Dernière prouesse en date, la mise en cause assez violente de la dissuasion nucléaire française, le 18 juin dernier sur le plateau de BFMTV : il faudrait, selon l’ancien Premier ministre, « supprimer » la force de dissuasion nucléaire française « qui nous coûte 16 milliards d’euros par an et ne sert absolument à rien. » Le ton est provocateur, l’utilisation des chiffres, contestable.

Tel est sans doute le prix à payer pour s’en prendre à un tabou, un angle mort du débat politique français, à une question dont on ne savait même pas qu’elle pouvait se poser.
Car le plus intéressant dans cette affaire reste, au-delà de la sortie de Michel Rocard, la réponse unanime ou quasi unanime, de la classe politique française qui, comme un seul homme, est montée au créneau pour défendre le legs républicain et gaulliste.

Et pourtant les lignes bougent.
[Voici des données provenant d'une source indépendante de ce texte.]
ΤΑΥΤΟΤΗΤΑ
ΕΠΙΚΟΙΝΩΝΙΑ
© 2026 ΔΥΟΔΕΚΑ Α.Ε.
Le 14 octobre 2009, Michel Rocard signait un texte dans Le Monde intitulé « Pour un désarmement nucléaire mondial, seule réponse à la prolifération anarchique". Parmi ses cosignataires, figuraient Alain Richard, le général Bernard Norlain ainsi qu’Alain Juppé...

Il y a quelques années encore, Michel Rocard prenait l’ensemble de la classe politique et médiatique française à contre-pied en publiant un petit livre intitulé « Oui à la Turquie  », en mettant ainsi les pieds dans le plat d’un autre tabou de la France bien-pensante et ’universaliste’.

Quoi qu’on puisse penser des questions que soulève Michel Rocard, on se souviendra un jour de ce qu’il eut le courage et la sagacité de poser des questions qu’on aurait préféré ne pas poser.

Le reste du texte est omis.